Les prisons françaises ont dû faire face à une augmentation de 40 % de la population carcérale sur 30 ans, pour atteindre aujourd’hui des niveaux record d’occupation, avec un taux moyen de 139 % en maison d’arrêt qui frôle voire dépasse les 200 % dans nombre d’entre elles. Cette croissance de l’incarcération n’est pourtant pas nécessairement due à une augmentation proportionnelle de la délinquance. La création de nouveaux délits, l’allongement des peines, l’augmentation de la détention provisoire et le recours très important à l’incarcération lors des comparutions immédiates sont autant de manifestations de ce « tout-répressif ». Si l’on peut saluer l’annonce du Président de la République, au début du mois de mars 2018, de faire en sorte que les peines d’un à six mois soient exécutées hors des établissements pénitentiaires, en revanche, la volonté du Président de la République de supprimer l’aménagement des peines supérieures à un an de prison est un signe inquiétant.

Ainsi, bien que la mission des CPIP soit d’une absolue nécessité, la situation de ces personnels chargés de l’insertion est particulièrement difficile.

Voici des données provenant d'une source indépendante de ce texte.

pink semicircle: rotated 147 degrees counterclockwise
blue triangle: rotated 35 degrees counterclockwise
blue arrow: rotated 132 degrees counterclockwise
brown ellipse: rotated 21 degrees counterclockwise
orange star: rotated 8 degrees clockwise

Aujourd’hui, chaque conseiller accompagne en moyenne 100 à 130 personnes, alors que le ratio théorique fixé par le Conseil de l’Europe et la Commission nationale des droits de l’Homme est de 40 à 50 personnes.

En mai 2017, la profession avait réussi à obtenir du précédent gouvernement la signature d’un texte validant une revalorisation statutaire et salariale. Signé et budgétisé, le texte aurait dû être mis en application à partir du début du mois de février, ce qui n’est pas le cas au moment de la rédaction de cette question écrite. L’inquiétude est telle que les personnels ont organisé une journée de mobilisation le 1er février 2018 pour interpeller le Gouvernement sur ce sujet, durant laquelle M. le député est allé à la rencontre des manifestants.

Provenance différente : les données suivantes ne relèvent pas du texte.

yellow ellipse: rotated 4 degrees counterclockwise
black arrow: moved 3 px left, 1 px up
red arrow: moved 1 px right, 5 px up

La reconnaissance du statut des CPIP est essentielle. D’une part, la mise en application de cette revalorisation enverrait un signal fort en faveur des peines alternatives dont les études montrent qu’elles sont souvent plus pertinentes qu’une incarcération. D’autre part, il est essentiel d’aller plus loin et de donner davantage de moyens pour que ces conseillers puissent réaliser leurs missions dans de bonnes conditions, alors qu’aujourd’hui les services de l’application des peines sont surchargés et structurellement touchés par des vacances de postes.

M. Stéphane Peu souhaite donc connaître les mesures que Mme la ministre envisage sur ce sujet.